Determining probable cause
Harris is being held without bond at the Cobb County jail after pleading not guilty. He will go before a judge Thursday, July 3, for a probable cause hearing.
Because he's charged with murder, his case will be turned over for grand jury review if the magistrate finds probable cause for that charge to stand.
CNN legal analyst Mark O'Mara, who is also a defense attorney, addresses the issue of simple negligence vs. gross negligence in a column urging readers to withhold judgment until the justice system has had a chance to evaluate the facts.
"Harris probably acted with simple negligence," O'Mara wrote. "If he did, he will deal with having been the cause of his son's death for the rest of his life, but he should not be held criminally liable.
"There is one other possibility to consider. If Harris showed a reckless disregard for the consequences of his actions or a blatant indifference to his legal duties, then he may be guilty of gross negligence. If it is determined that Harris acted in a grossly negligent way, then he should be held criminally responsible.
Updated on July 7, 2014 at 9am
Thursday afternoon's court hearing brought to light chilling facts about the day Cooper Harris died.

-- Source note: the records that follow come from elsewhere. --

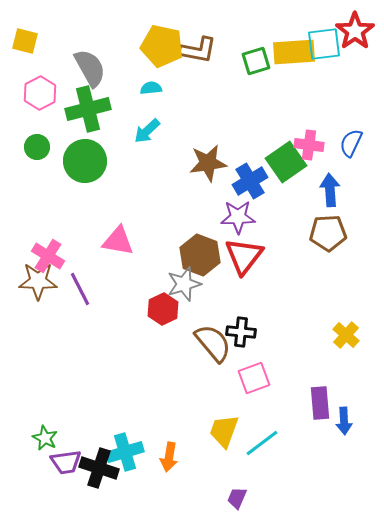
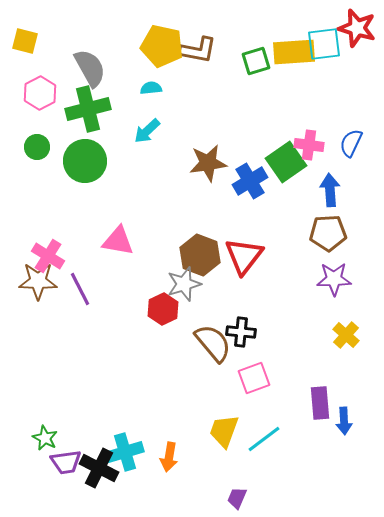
red star at (355, 31): moved 2 px right, 3 px up; rotated 21 degrees counterclockwise
purple star at (238, 217): moved 96 px right, 62 px down
cyan line at (262, 443): moved 2 px right, 4 px up
black cross at (99, 468): rotated 9 degrees clockwise
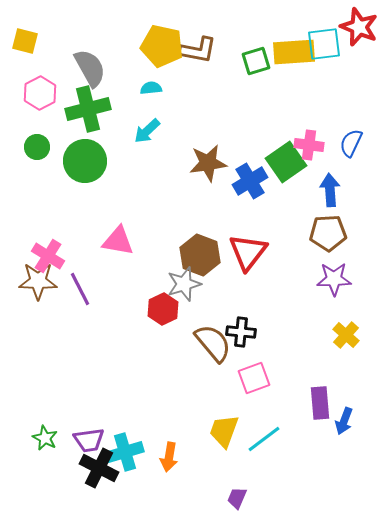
red star at (357, 28): moved 2 px right, 1 px up; rotated 6 degrees clockwise
red triangle at (244, 256): moved 4 px right, 4 px up
blue arrow at (344, 421): rotated 24 degrees clockwise
purple trapezoid at (66, 462): moved 23 px right, 22 px up
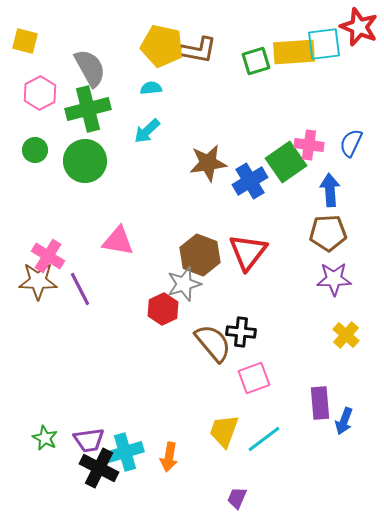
green circle at (37, 147): moved 2 px left, 3 px down
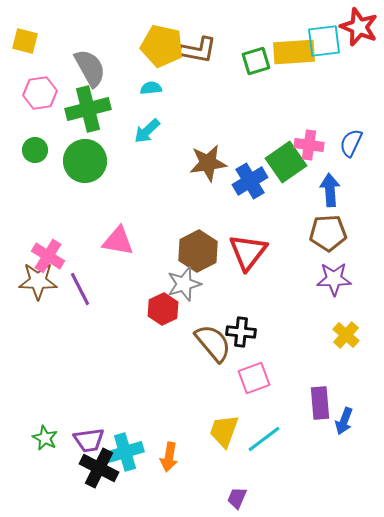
cyan square at (324, 44): moved 3 px up
pink hexagon at (40, 93): rotated 20 degrees clockwise
brown hexagon at (200, 255): moved 2 px left, 4 px up; rotated 12 degrees clockwise
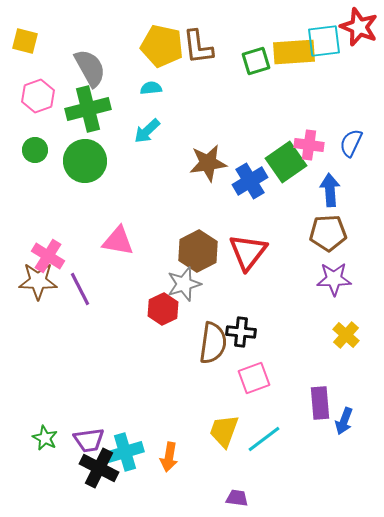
brown L-shape at (198, 50): moved 3 px up; rotated 72 degrees clockwise
pink hexagon at (40, 93): moved 2 px left, 3 px down; rotated 12 degrees counterclockwise
brown semicircle at (213, 343): rotated 48 degrees clockwise
purple trapezoid at (237, 498): rotated 75 degrees clockwise
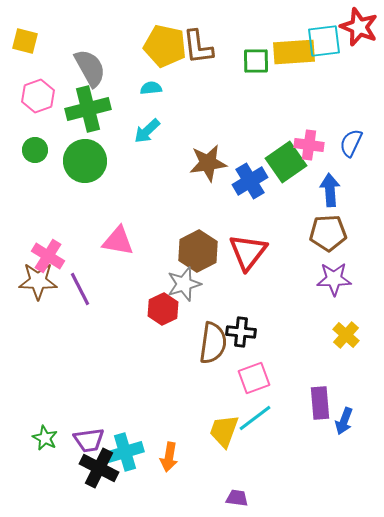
yellow pentagon at (162, 46): moved 3 px right
green square at (256, 61): rotated 16 degrees clockwise
cyan line at (264, 439): moved 9 px left, 21 px up
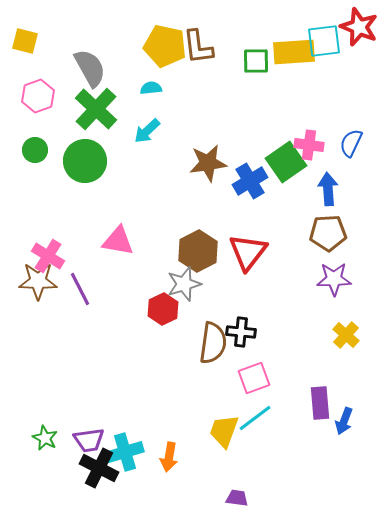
green cross at (88, 109): moved 8 px right; rotated 33 degrees counterclockwise
blue arrow at (330, 190): moved 2 px left, 1 px up
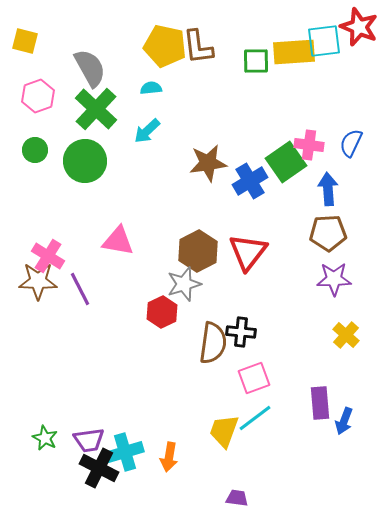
red hexagon at (163, 309): moved 1 px left, 3 px down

- The judge found probable cause in the two charges against Harris, second-degree cruelty to a child and felony murder.
- Harris is denied bond.
- Justin and Leanna Harris had two life insurance policies on Cooper for a total of $27,000.
- Investigators used a mannequin to show that Cooper's head would have been visible over the top of his rear-facing car seat, which he had grown out of.

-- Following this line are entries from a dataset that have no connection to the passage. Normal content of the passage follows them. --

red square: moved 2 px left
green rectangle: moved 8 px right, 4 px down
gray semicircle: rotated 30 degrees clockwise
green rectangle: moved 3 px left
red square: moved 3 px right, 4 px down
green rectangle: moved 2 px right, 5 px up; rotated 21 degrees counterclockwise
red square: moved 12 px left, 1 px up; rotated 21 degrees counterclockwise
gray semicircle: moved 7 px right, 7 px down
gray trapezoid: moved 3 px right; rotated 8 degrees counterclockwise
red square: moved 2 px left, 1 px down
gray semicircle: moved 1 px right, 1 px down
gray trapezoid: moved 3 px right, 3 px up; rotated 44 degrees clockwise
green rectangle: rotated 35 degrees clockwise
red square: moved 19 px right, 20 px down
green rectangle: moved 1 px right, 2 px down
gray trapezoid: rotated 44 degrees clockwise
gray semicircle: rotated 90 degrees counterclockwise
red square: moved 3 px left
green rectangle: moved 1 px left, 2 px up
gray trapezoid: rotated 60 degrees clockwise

- Harris sent sexually explicit texts to several women, including an underage girl, during the day while Cooper was in his vehicle.
- Harris' internet history included visits to a child free forum, searches on how to survive in prison, and age of consent laws in Georgia.
- Both Leanna and Justin Harris acted suspiciously on the day of Cooper's death, making statements that alerted investigators to the possibility something being amiss.
What's next for Justin Ross Harris?
- Because Harris' judge denied bond, Harris will remain in jail throughout his trial. His next court date hasn't been set.